Task prompt: Find and return every line of the data that contains the word "during".

------------------------------------------------------------

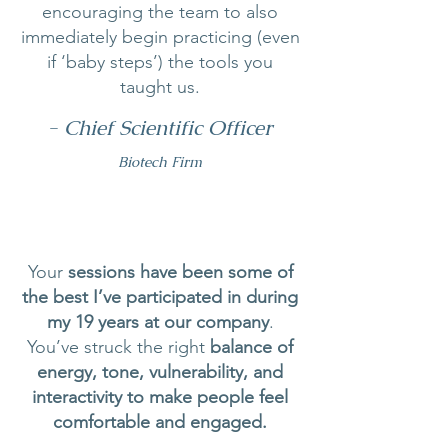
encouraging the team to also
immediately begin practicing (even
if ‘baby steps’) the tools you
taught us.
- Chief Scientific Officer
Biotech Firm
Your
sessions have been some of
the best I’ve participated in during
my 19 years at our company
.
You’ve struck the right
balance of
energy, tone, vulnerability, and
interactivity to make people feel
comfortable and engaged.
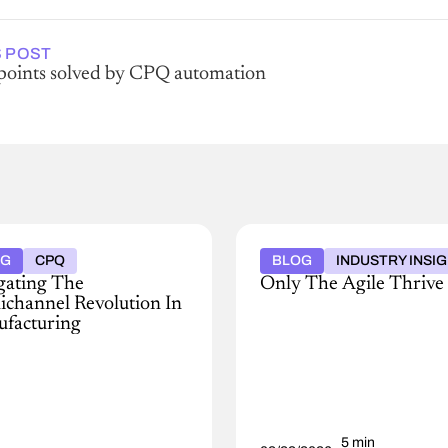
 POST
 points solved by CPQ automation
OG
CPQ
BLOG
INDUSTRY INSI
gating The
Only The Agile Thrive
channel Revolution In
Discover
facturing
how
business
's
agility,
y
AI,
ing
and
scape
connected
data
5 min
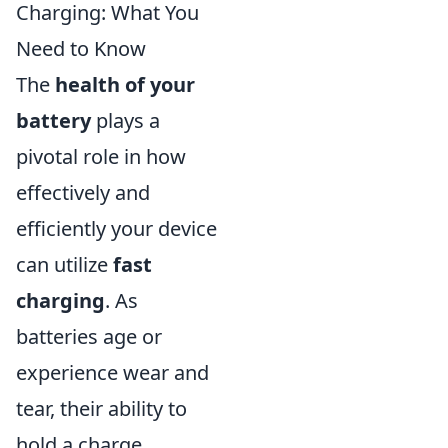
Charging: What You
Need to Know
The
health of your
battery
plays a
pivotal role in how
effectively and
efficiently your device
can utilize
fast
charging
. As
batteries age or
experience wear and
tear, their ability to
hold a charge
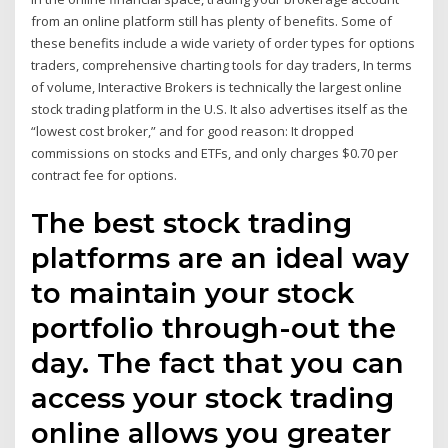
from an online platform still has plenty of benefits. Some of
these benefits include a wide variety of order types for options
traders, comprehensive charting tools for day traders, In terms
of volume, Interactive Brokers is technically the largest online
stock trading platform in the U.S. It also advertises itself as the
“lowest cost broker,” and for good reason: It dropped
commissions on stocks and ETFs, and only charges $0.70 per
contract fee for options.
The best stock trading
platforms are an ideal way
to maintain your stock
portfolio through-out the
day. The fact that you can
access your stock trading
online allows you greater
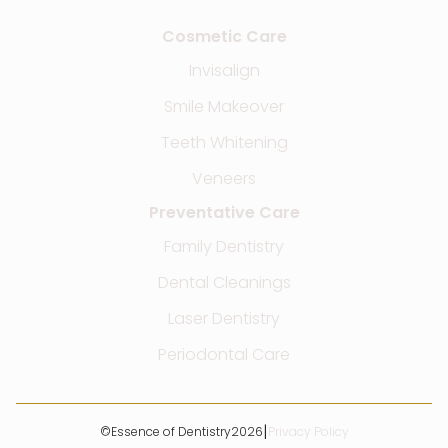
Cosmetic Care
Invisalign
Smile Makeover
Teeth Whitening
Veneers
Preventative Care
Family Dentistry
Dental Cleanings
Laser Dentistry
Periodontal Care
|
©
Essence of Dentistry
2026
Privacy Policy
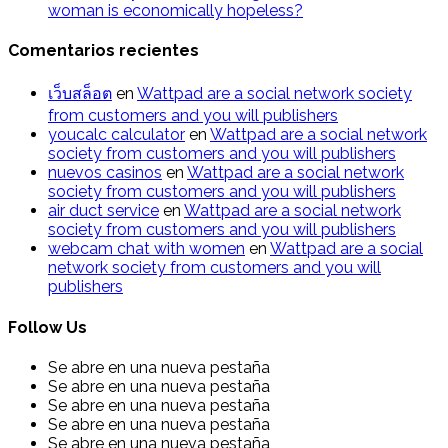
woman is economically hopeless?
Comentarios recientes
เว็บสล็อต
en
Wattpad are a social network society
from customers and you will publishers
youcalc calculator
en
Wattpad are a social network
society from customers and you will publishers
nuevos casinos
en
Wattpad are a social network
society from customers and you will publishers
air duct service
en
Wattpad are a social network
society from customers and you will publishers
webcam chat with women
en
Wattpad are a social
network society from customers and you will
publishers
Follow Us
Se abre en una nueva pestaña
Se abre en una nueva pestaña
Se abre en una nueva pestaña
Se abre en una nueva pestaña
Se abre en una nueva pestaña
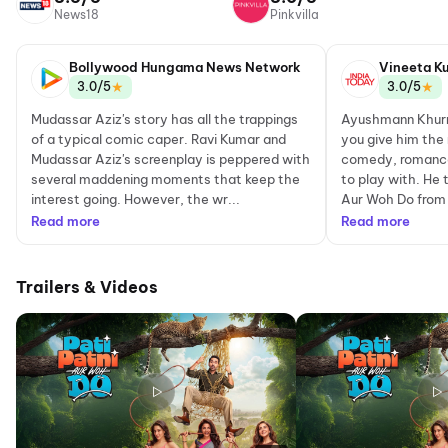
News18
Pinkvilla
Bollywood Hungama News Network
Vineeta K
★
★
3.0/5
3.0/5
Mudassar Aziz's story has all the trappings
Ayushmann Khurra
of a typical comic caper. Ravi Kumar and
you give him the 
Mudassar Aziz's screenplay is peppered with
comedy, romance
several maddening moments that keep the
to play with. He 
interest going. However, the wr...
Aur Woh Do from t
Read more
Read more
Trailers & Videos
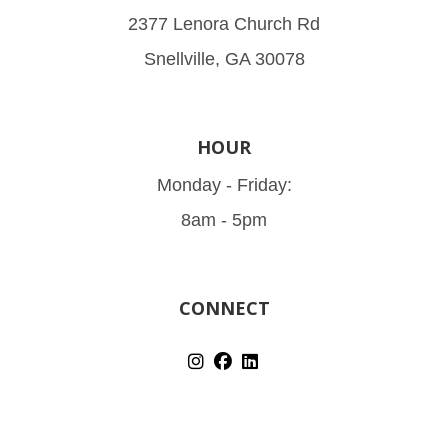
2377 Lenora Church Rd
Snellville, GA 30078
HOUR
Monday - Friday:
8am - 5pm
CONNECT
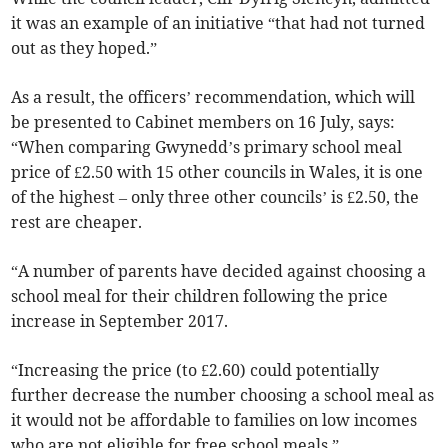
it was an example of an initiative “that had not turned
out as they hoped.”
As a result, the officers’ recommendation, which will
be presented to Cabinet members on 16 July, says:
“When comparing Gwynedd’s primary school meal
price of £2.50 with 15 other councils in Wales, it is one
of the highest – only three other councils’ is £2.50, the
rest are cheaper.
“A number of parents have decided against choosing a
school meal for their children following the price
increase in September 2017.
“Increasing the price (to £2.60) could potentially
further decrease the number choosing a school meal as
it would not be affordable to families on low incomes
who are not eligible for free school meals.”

------------------------------------------------------------

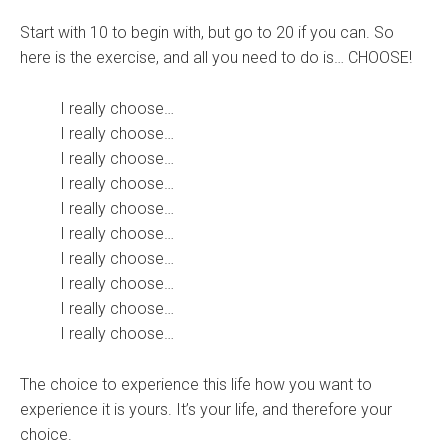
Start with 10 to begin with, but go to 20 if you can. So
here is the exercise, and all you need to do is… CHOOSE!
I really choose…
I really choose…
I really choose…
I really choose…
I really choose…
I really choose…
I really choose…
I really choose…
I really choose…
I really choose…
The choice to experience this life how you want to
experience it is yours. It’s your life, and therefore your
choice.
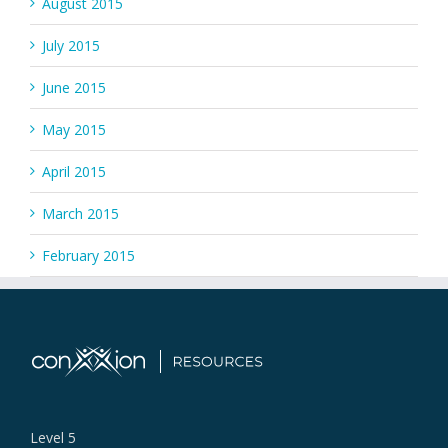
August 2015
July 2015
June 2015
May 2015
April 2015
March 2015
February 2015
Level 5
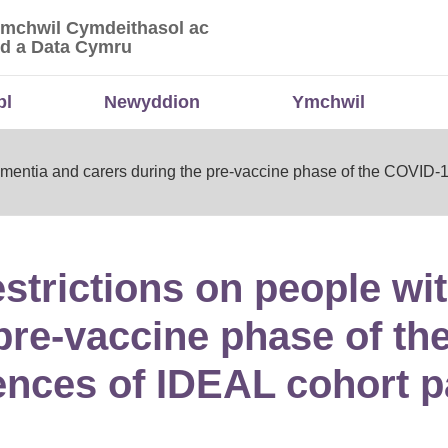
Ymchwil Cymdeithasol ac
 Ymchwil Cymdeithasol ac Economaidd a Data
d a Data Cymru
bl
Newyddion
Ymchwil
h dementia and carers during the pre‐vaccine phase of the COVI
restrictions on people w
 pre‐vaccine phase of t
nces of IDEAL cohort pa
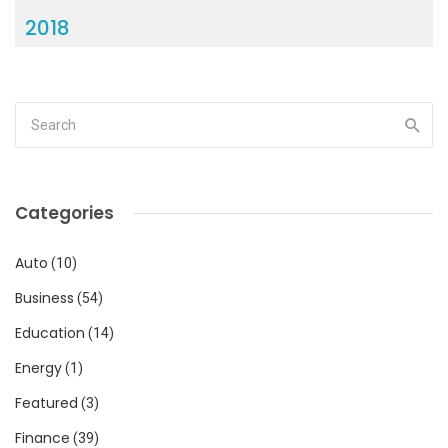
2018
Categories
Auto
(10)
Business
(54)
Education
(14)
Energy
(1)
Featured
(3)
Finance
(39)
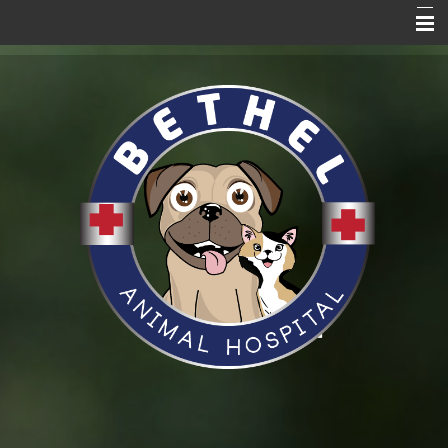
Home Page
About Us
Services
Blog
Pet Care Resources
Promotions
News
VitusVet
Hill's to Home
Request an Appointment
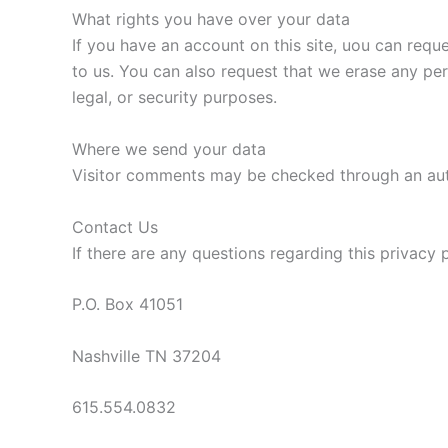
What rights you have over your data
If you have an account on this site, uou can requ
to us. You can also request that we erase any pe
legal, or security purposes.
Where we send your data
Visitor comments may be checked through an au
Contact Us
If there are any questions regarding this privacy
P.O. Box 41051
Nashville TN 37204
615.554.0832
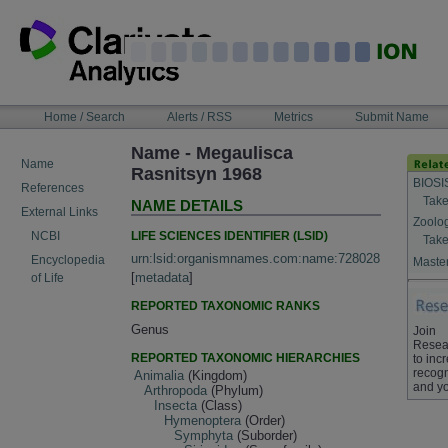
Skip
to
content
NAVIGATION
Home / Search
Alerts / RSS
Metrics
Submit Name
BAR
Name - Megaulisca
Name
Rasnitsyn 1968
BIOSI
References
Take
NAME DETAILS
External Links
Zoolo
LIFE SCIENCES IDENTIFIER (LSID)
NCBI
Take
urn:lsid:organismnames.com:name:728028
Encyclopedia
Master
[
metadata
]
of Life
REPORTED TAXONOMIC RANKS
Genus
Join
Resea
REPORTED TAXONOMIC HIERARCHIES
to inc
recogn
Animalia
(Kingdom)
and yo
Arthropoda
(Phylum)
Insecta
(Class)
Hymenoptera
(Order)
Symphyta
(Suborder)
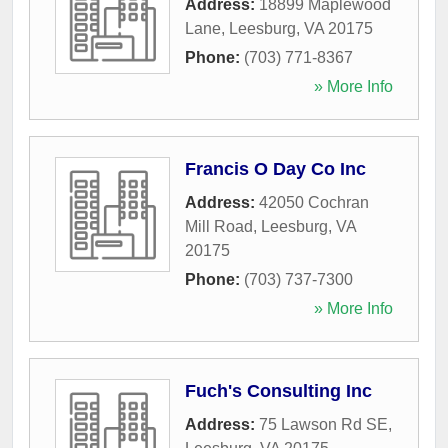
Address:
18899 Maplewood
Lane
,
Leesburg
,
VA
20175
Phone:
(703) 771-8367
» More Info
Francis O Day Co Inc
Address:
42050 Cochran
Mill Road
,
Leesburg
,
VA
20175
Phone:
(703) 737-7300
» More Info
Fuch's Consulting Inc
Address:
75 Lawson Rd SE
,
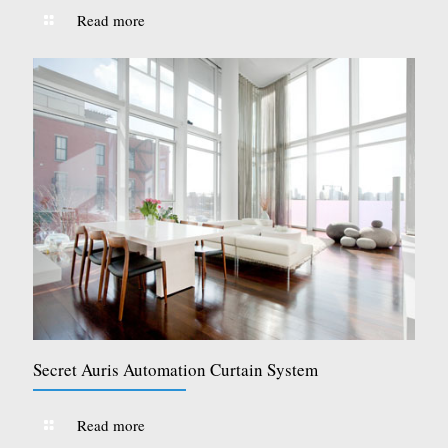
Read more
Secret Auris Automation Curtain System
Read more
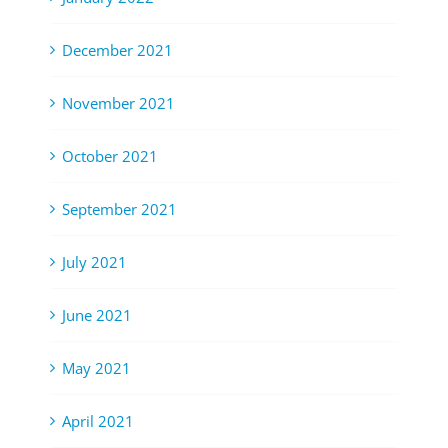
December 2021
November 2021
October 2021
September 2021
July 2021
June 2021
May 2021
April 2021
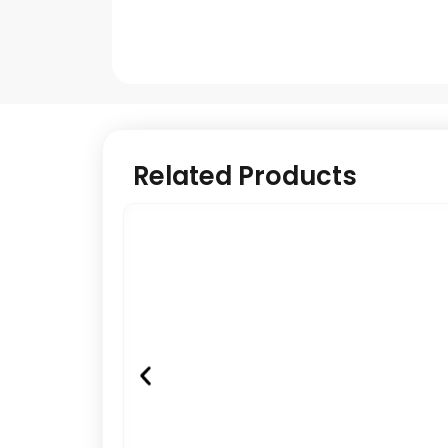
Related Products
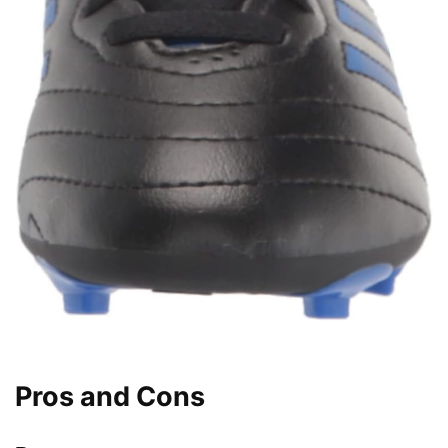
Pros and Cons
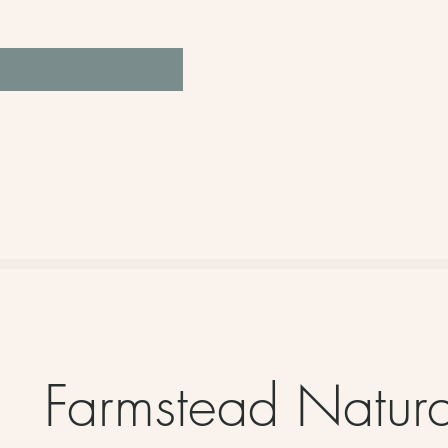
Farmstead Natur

------------------------------------------------------------

The answer:
the best I’ve participated in during
h dementia and carers during the pre‐vaccine phase of the COVI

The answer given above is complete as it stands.